### EXERCISE INPUTS
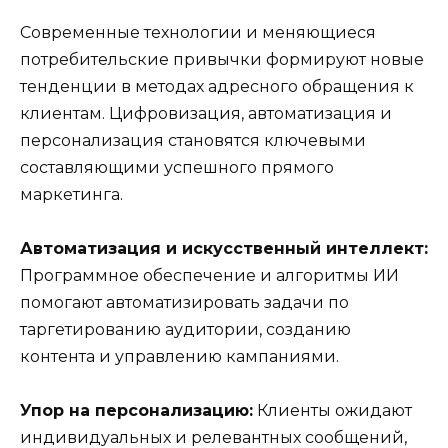
Современные технологии и меняющиеся
потребительские привычки формируют новые
тенденции в методах адресного обращения к
клиентам. Цифровизация, автоматизация и
персонализация становятся ключевыми
составляющими успешного прямого
маркетинга.
Автоматизация и искусственный интеллект:
Программное обеспечение и алгоритмы ИИ
помогают автоматизировать задачи по
таргетированию аудитории, созданию
контента и управлению кампаниями.
Упор на персонализацию:
Клиенты ожидают
индивидуальных и релевантных сообщений,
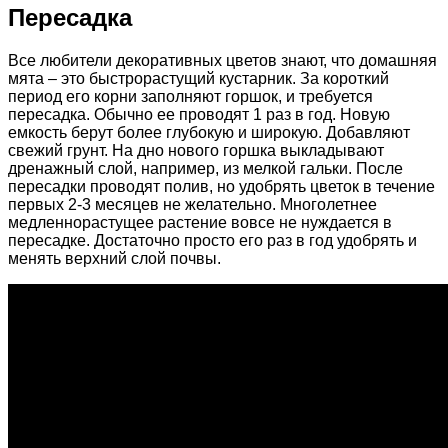
Пересадка
Все любители декоративных цветов знают, что домашняя
мята – это быстрорастущий кустарник. За короткий
период его корни заполняют горшок, и требуется
пересадка. Обычно ее проводят 1 раз в год. Новую
емкость берут более глубокую и широкую. Добавляют
свежий грунт. На дно нового горшка выкладывают
дренажный слой, например, из мелкой гальки. После
пересадки проводят полив, но удобрять цветок в течение
первых 2-3 месяцев не желательно. Многолетнее
медленнорастущее растение вовсе не нуждается в
пересадке. Достаточно просто его раз в год удобрять и
менять верхний слой почвы.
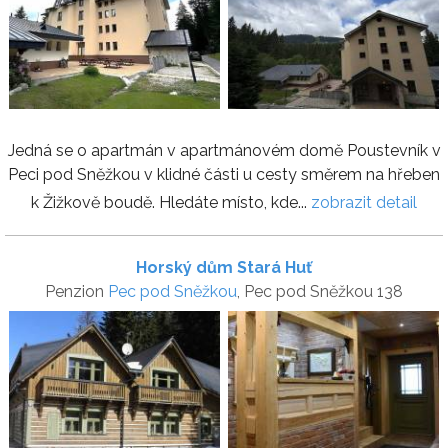
Jedná se o apartmán v apartmánovém domě Poustevník v
Peci pod Sněžkou v klidné části u cesty směrem na hřeben
k Žižkově boudě. Hledáte místo, kde...
zobrazit detail
Horský dům Stará Huť
Penzion
Pec pod Sněžkou
, Pec pod Sněžkou 138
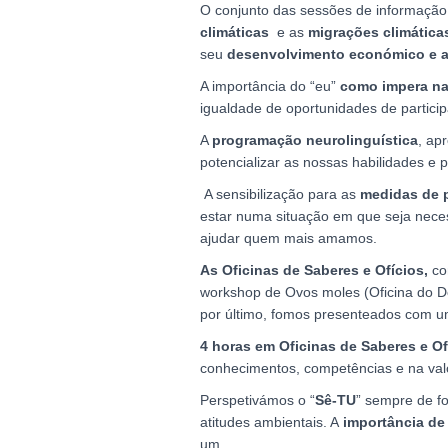
O conjunto das sessões de informação 
climáticas
e as
migrações climática
seu
desenvolvimento económico e a
A importância do “eu”
como impera na 
igualdade de oportunidades de particip
A
programação neurolinguística
, ap
potencializar as nossas habilidades e p
A sensibilização para as
medidas de p
estar numa situação em que seja neces
ajudar quem mais amamos.
As Oficinas de Saberes e Ofícios,
co
workshop de Ovos moles (Oficina do D
por último, fomos presenteados com um 
4 horas em Oficinas de Saberes e Of
conhecimentos, competências e na valori
Perspetivámos o “
Sê-TU
” sempre de fo
atitudes ambientais. A
importância de
um.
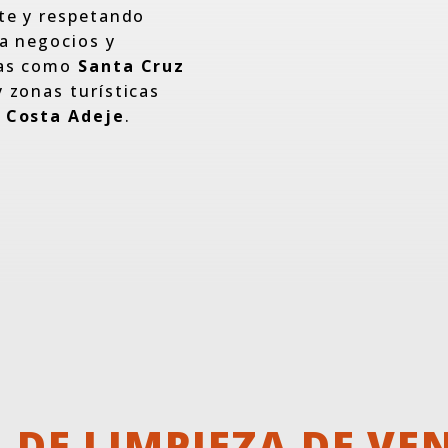
te y respetando
a negocios y
eas como
Santa Cruz
y zonas turísticas
o
Costa Adeje
.
 DE LIMPIEZA DE VE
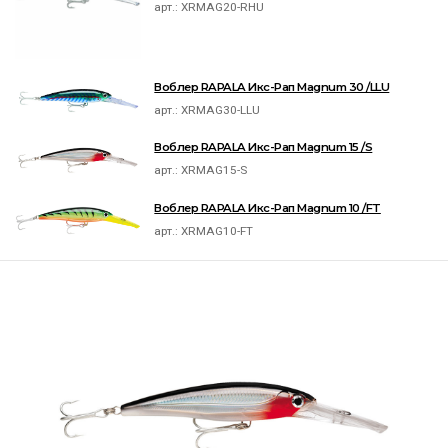
арт.:
XRMAG20-RHU
Воблер RAPALA Икс-Рап Magnum 30 /LLU
арт.:
XRMAG30-LLU
Воблер RAPALA Икс-Рап Magnum 15 /S
арт.:
XRMAG15-S
Воблер RAPALA Икс-Рап Magnum 10 /FT
арт.:
XRMAG10-FT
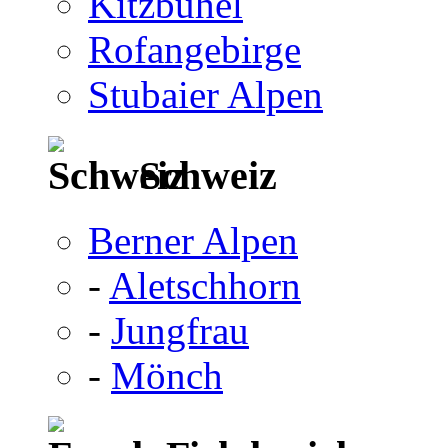
Kitzbühel
Rofangebirge
Stubaier Alpen
Schweiz
Berner Alpen
-
Aletschhorn
-
Jungfrau
-
Mönch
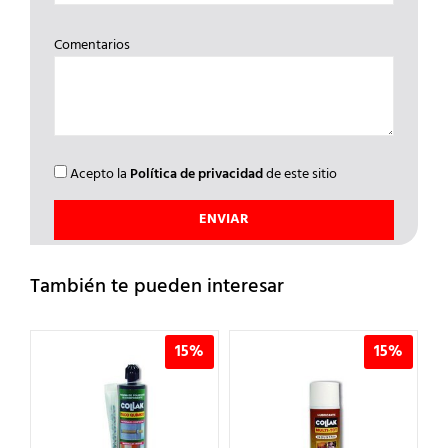
Comentarios
Acepto la
Política de privacidad
de este sitio
También te pueden interesar
%
15%
15%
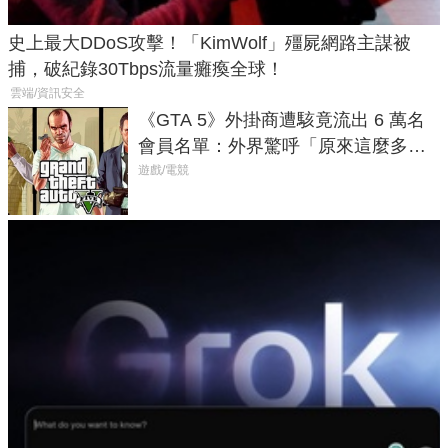
史上最大DDoS攻擊！「KimWolf」殭屍網路主謀被
捕，破紀錄30Tbps流量癱瘓全球！
雲端/資訊安全
《GTA 5》外掛商遭駭竟流出 6 萬名
會員名單：外界驚呼「原來這麼多人
在開掛！」
遊戲/電競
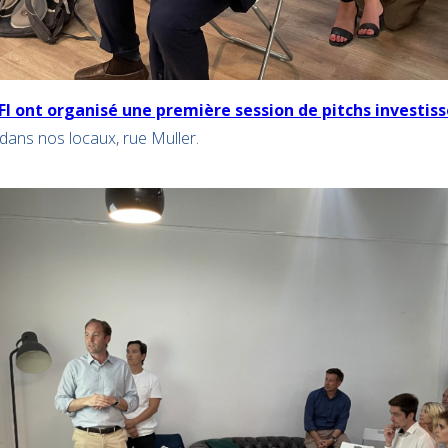
 FFI ont organisé une première session de pitchs investiss
dans nos locaux, rue Muller.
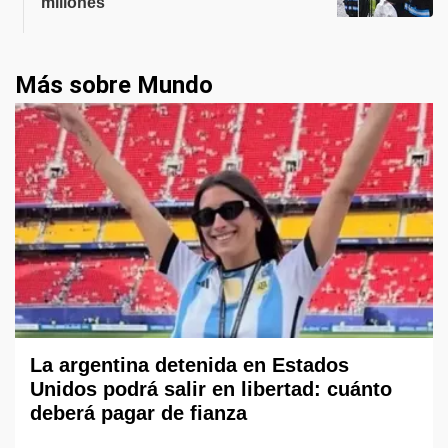
millones
Más sobre Mundo
La argentina detenida en Estados
Unidos podrá salir en libertad: cuánto
deberá pagar de fianza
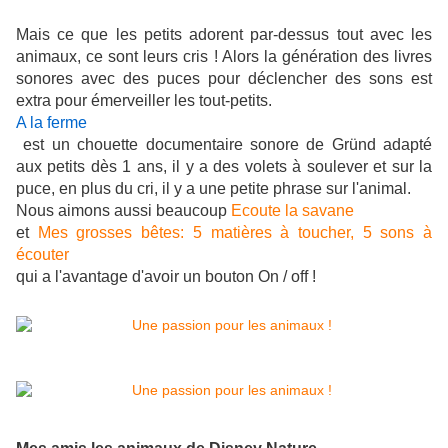
Mais ce que les petits adorent par-dessus tout avec les
animaux, ce sont leurs cris ! Alors la génération des livres
sonores avec des puces pour déclencher des sons est
extra pour émerveiller les tout-petits.
A la ferme
est un chouette documentaire sonore de Gründ adapté
aux petits dès 1 ans, il y a des volets à soulever et sur la
puce, en plus du cri, il y a une petite phrase sur l'animal.
Nous aimons aussi beaucoup
Ecoute la savane
et
Mes grosses bêtes: 5 matières à toucher, 5 sons à
écouter
qui a l'avantage d'avoir un bouton On / off !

### TASK DETAILS
Please reproduce the data above word for word, skipping all images.

### EXERCISE OUTPUT
Современные технологии и меняющиеся
потребительские привычки формируют новые
тенденции в методах адресного обращения к
клиентам. Цифровизация, автоматизация и
персонализация становятся ключевыми
составляющими успешного прямого
маркетинга.
Автоматизация и искусственный интеллект:
Программное обеспечение и алгоритмы ИИ
помогают автоматизировать задачи по
таргетированию аудитории, созданию
контента и управлению кампаниями.
Упор на персонализацию:
Клиенты ожидают
индивидуальных и релевантных сообщений,
Пересадка
Все любители декоративных цветов знают, что домашняя
мята – это быстрорастущий кустарник. За короткий
период его корни заполняют горшок, и требуется
пересадка. Обычно ее проводят 1 раз в год. Новую
емкость берут более глубокую и широкую. Добавляют
свежий грунт. На дно нового горшка выкладывают
дренажный слой, например, из мелкой гальки. После
пересадки проводят полив, но удобрять цветок в течение
первых 2-3 месяцев не желательно. Многолетнее
медленнорастущее растение вовсе не нуждается в
пересадке. Достаточно просто его раз в год удобрять и
менять верхний слой почвы.
Jedná se o apartmán v apartmánovém domě Poustevník v
Peci pod Sněžkou v klidné části u cesty směrem na hřeben
k Žižkově boudě. Hledáte místo, kde...
zobrazit detail
Horský dům Stará Huť
Penzion
Pec pod Sněžkou
, Pec pod Sněžkou 138
O conjunto das sessões de informação 
climáticas
e as
migrações climática
seu
desenvolvimento económico e a
A importância do “eu”
como impera na 
igualdade de oportunidades de particip
A
programação neurolinguística
, ap
potencializar as nossas habilidades e p
A sensibilização para as
medidas de p
estar numa situação em que seja neces
ajudar quem mais amamos.
As Oficinas de Saberes e Ofícios,
co
workshop de Ovos moles (Oficina do D
por último, fomos presenteados com um 
4 horas em Oficinas de Saberes e Of
conhecimentos, competências e na valori
Perspetivámos o “
Sê-TU
” sempre de fo
atitudes ambientais. A
importância de
um.
te y respetando
a negocios y
eas como
Santa Cruz
y zonas turísticas
o
Costa Adeje
.
 DE LIMPIEZA DE VE
арт.:
XRMAG20-RHU
Воблер RAPALA Икс-Рап Magnum 30 /LLU
арт.:
XRMAG30-LLU
Воблер RAPALA Икс-Рап Magnum 15 /S
арт.:
XRMAG15-S
Воблер RAPALA Икс-Рап Magnum 10 /FT
арт.:
XRMAG10-FT
Kitzbühel
Rofangebirge
Stubaier Alpen
Schweiz
Berner Alpen
-
Aletschhorn
-
Jungfrau
-
Mönch
Comentarios
Acepto la
Política de privacidad
de este sitio
También te pueden interesar
%
15%
15%
史上最大DDoS攻擊！「KimWolf」殭屍網路主謀被
捕，破紀錄30Tbps流量癱瘓全球！
雲端/資訊安全
《GTA 5》外掛商遭駭竟流出 6 萬名
會員名單：外界驚呼「原來這麼多人
在開掛！」
遊戲/電競
 FFI ont organisé une première session de pitchs investiss
dans nos locaux, rue Muller.
millones
Más sobre Mundo
La argentina detenida en Estados
Unidos podrá salir en libertad: cuánto
deberá pagar de fianza
Mais ce que les petits adorent par-dessus tout avec les
animaux, ce sont leurs cris ! Alors la génération des livres
sonores avec des puces pour déclencher des sons est
extra pour émerveiller les tout-petits.
A la ferme
est un chouette documentaire sonore de Gründ adapté
aux petits dès 1 ans, il y a des volets à soulever et sur la
puce, en plus du cri, il y a une petite phrase sur l'animal.
Nous aimons aussi beaucoup
Ecoute la savane
et
Mes grosses bêtes: 5 matières à toucher, 5 sons à
écouter
qui a l'avantage d'avoir un bouton On / off !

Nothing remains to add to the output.